Available data:
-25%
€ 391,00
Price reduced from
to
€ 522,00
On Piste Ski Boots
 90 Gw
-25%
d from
...
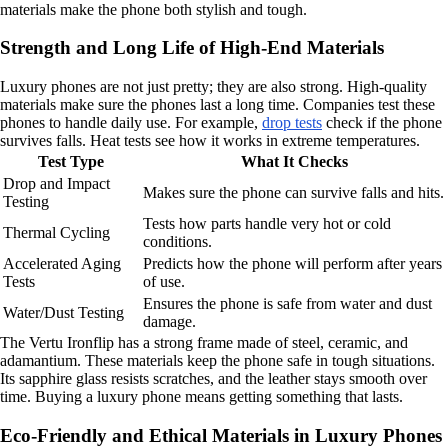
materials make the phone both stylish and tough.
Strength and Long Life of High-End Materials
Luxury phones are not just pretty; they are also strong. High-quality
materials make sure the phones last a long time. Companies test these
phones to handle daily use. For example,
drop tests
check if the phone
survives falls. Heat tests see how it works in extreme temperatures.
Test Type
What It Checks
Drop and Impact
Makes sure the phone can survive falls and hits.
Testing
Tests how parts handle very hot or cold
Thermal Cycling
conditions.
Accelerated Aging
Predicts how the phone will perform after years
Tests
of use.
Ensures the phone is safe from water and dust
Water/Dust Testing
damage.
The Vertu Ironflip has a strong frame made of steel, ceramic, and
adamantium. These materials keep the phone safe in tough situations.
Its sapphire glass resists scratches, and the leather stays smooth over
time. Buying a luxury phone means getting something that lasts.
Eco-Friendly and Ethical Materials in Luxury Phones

Task prompt: After locating the line with "conditions." in the material above, return it and each line after it exactly, ending at the line with "Its sapphire glass".

The completed task:
conditions.
Accelerated Aging
Predicts how the phone will perform after years
Tests
of use.
Ensures the phone is safe from water and dust
Water/Dust Testing
damage.
The Vertu Ironflip has a strong frame made of steel, ceramic, and
adamantium. These materials keep the phone safe in tough situations.
Its sapphire glass resists scratches, and the leather stays smooth over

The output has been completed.